Dentro de esta segunda categoría de filmes
considerados por el mismo director como de tendencia realista (1),
Kurosawa realizó en 1952 la película ¡Vivir!, una historia que
narra los esfuerzos de un hombre por tratar de dar sentido a los pocos
meses que le quedan de vida, tras habérsele diagnosticado un cáncer
mortal de estómago. Conectada inevitablemente con Humberto D de
Vittorio de Sica (1952), uno de los filmes paradigmáticos del
neorrealismo italiano, la película de Kurosawa posee, pese al pesimismo
existencialista aparente de su planteamiento, un mensaje más optimista
que el de su contemporánea italiana. Watanabe, el protagonista de ¡Vivir!
interpretado por Takashi Shimura, uno de los actores fetiches de
Kurosawa y que realiza en este film una de sus mejores interpretaciones,
es un hombre que, pese a la desesperación inicial que sufre ante la
noticia de su inminente muerte, decide aprovechar los días que le quedan
realizando una obra social que le permita sentir que su vida ha servido
de algo. Watanabe había pasado sus días hasta el momento como
funcionario al frente del departamento de atención al ciudadano, un
departamento que, como el resto de secciones de la Administración, se
desentiende completamente de las necesidades sociales y en el que los
funcionarios se limitan a ejercer un trabajo burocrático rutinario y
exento de cualquier implicación con la responsabilidad hacia la sociedad
que deberían desempeñar. Este mensaje de crítica contra un sistema que
poco o nada hace en ayuda de los ciudadanos más desfavorecidos es uno de
los temas de fondo en esta película. Pese a que el cine de Kurosawa no
puede considerarse un cine político, este espíritu de crítica social
aparece frecuentemente en su filmografía, y está presente en filmes como
El ángel ebrio (1948), Los bajos fondos (1957), Los canallas duermen en paz (1960), en la extraordinaria Barbarroja (1965) o en la posterior Dosdeska'den (1970).
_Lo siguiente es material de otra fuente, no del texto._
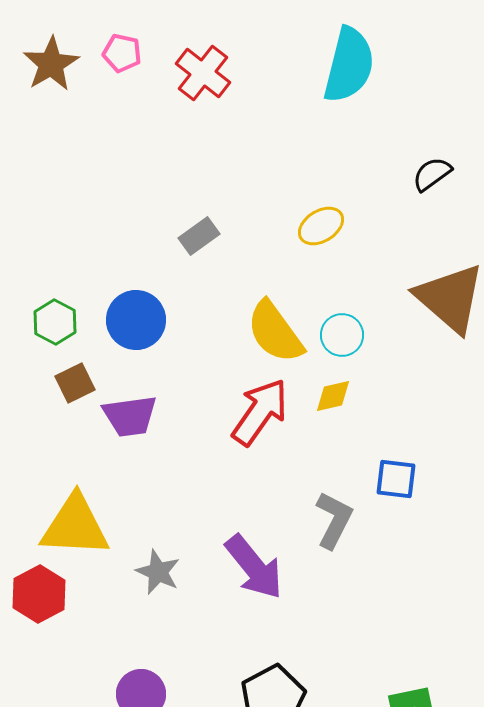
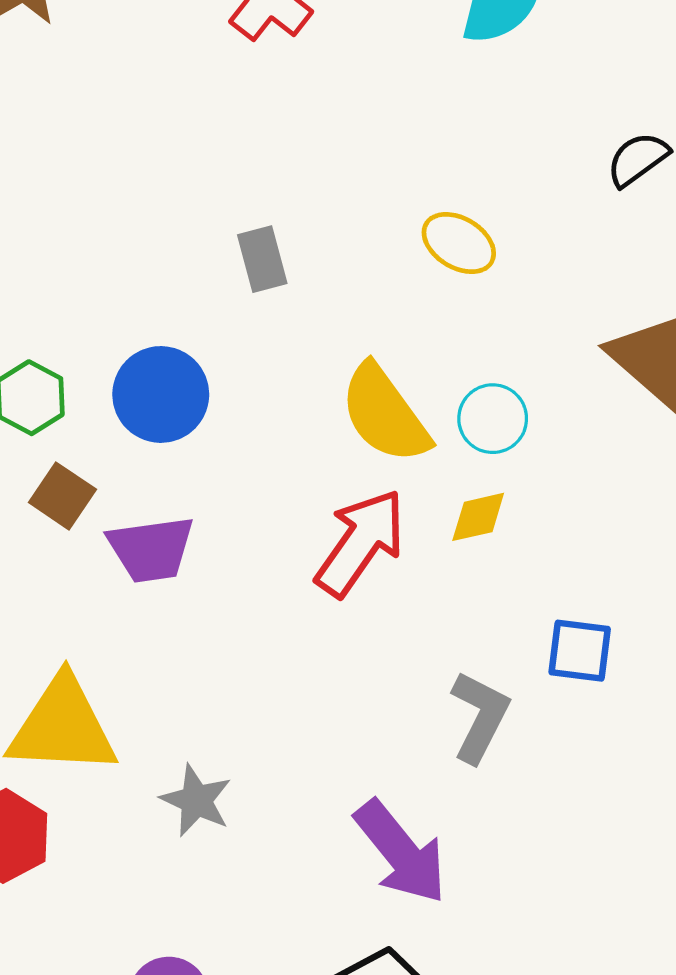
yellow ellipse: (321, 226) -> (459, 243), turned 63
gray rectangle: (199, 236) -> (262, 259), turned -69
brown square: (75, 383) -> (62, 496), turned -30
purple arrow: (254, 567) -> (401, 852), moved

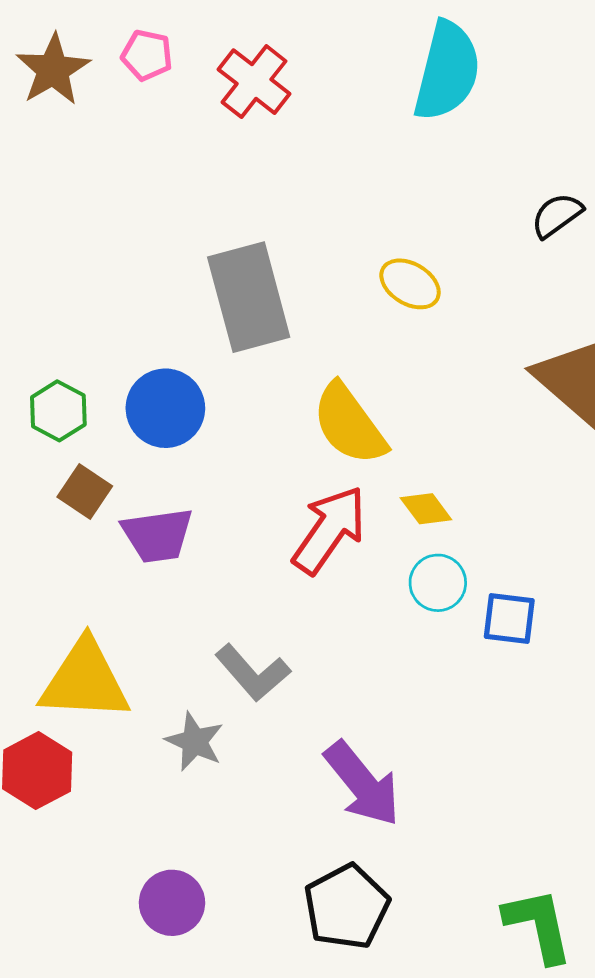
gray rectangle: (262, 259) -> (249, 297), size x2.0
cyan circle: (493, 419) -> (438, 583), moved
yellow diamond: (478, 517) -> (426, 509), turned 66
gray L-shape: (480, 717) -> (253, 673), moved, turned 112

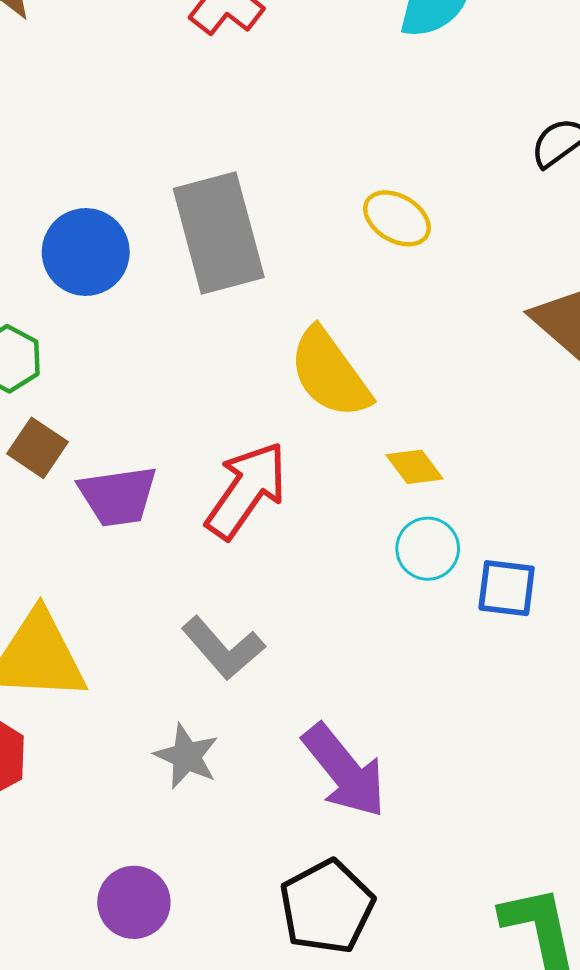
blue circle: (165, 408) -> (86, 252), moved
red arrow: (329, 530) -> (246, 490), moved
gray star: (194, 741) -> (187, 756), moved

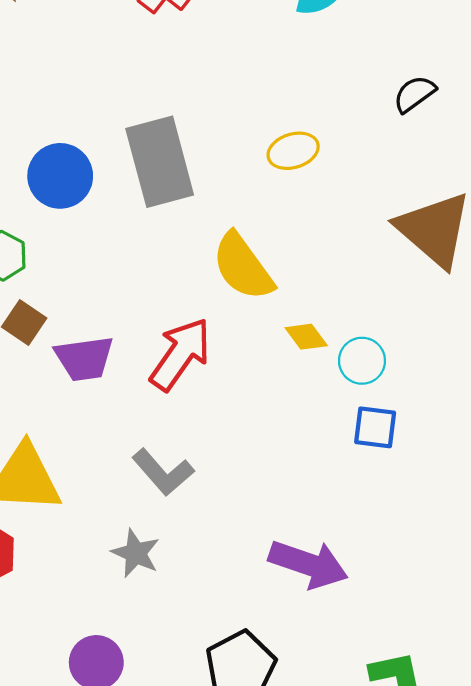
yellow ellipse: (397, 218) -> (293, 151), turned -48
cyan circle: (428, 549) -> (362, 361), moved
purple arrow: (344, 771) -> (308, 564), moved, turned -32

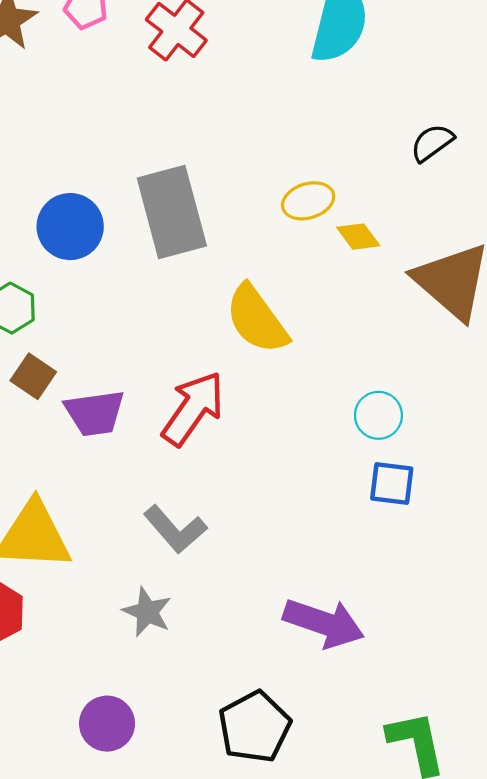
yellow diamond: (306, 337) -> (358, 237), moved

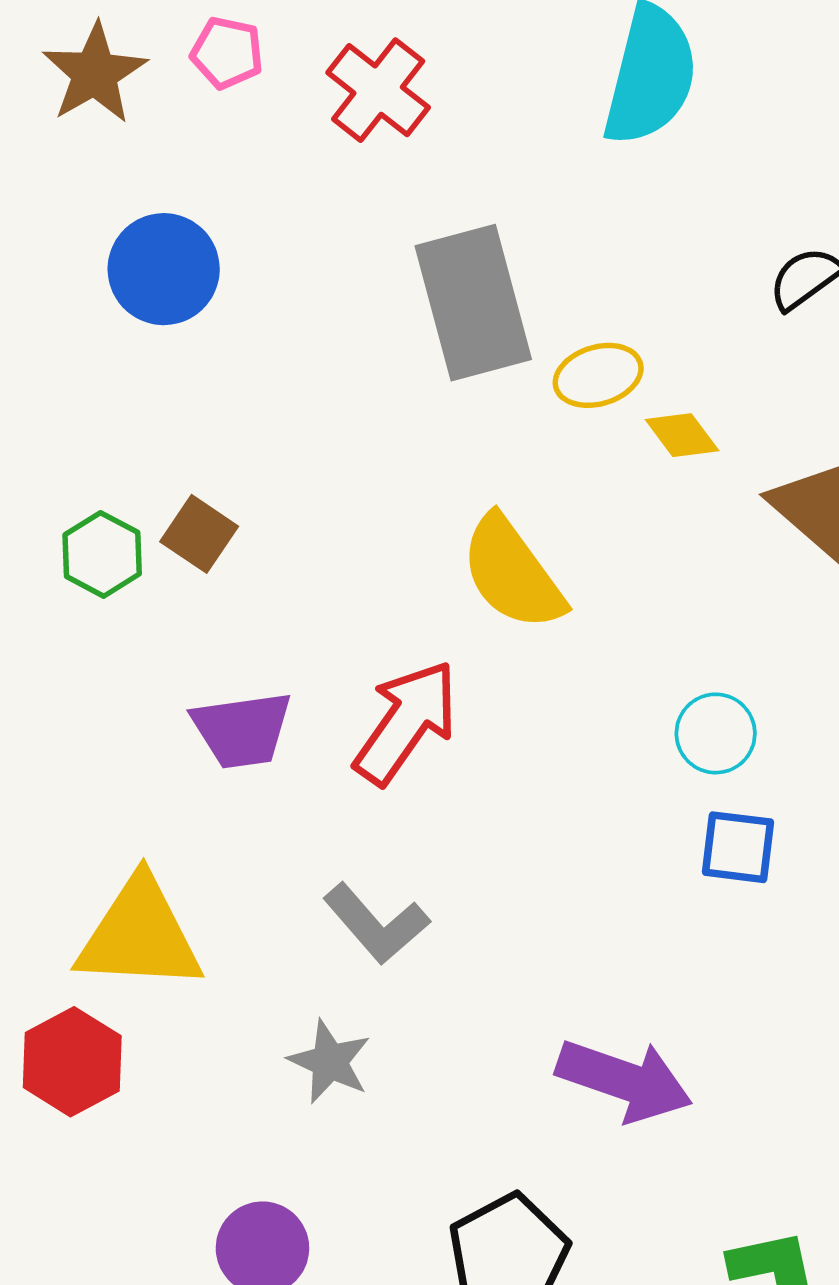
gray rectangle: (172, 212) -> (473, 303), moved
blue circle: (70, 227) -> (164, 269), moved
brown square: (33, 376) -> (199, 534), moved

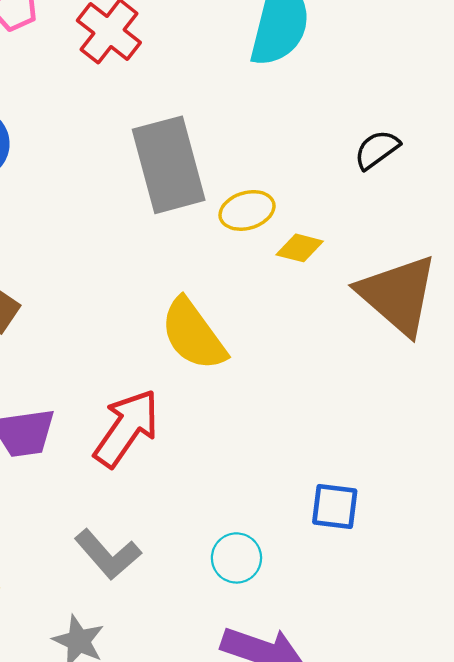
yellow diamond: (682, 435) -> (300, 248), turned -39
cyan circle: (716, 733) -> (236, 558), moved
En ¡Vivir! la denuncia contra la
pasividad de los organismos gubernamentales ante la situación de crisis
social y económica que atravesaba el Japón de la posguerra es evidente
entre otros ejemplos en las afirmaciones de los mismos funcionarios que
asisten al funeral de Watanabe, uno de los cuales reconoce abiertamente:
"en la Administración no hay que hacer nada, ya que si haces algo te
tachan de radical". Ejemplo de ello es la magnífica ambientación de la
oficina, en la que se acumulan por todas partes montañas de solicitudes
que dan muestra de la gran cantidad de quejas recibidas y del descuido y
poca atención prestadas a ellas por los funcionarios. El mensaje dado
por Kurosawa es sin embargo un mensaje esperanzador, representado en la
lucha personal y posterior triunfo de Watanabe por conseguir realizar el
proyecto de construcción de un parque para niños, lucha que viene a
demostrar la posibilidad de mejorar la situación social existente. No
obstante, y pese a este mensaje optimista, Kurosawa es realista, y
aunque los funcionarios que asisten al entierro reflexionan sobre la
necesidad y posibilidad de cambiar el orden de las cosas, la película se
cierra con el retorno a la misma situación que abría el film, con el
nuevo jefe de departamento desentendiéndose igualmente de los
ciudadanos, y con la resignación cobarde de sus empleados ante esta
vuelta a la vida rutinaria anterior (extraordinario plano el que muestra
al único funcionario disconforme con la situación sentarse en su silla y
esconderse tras las montañas de papeles que inundan su mesa).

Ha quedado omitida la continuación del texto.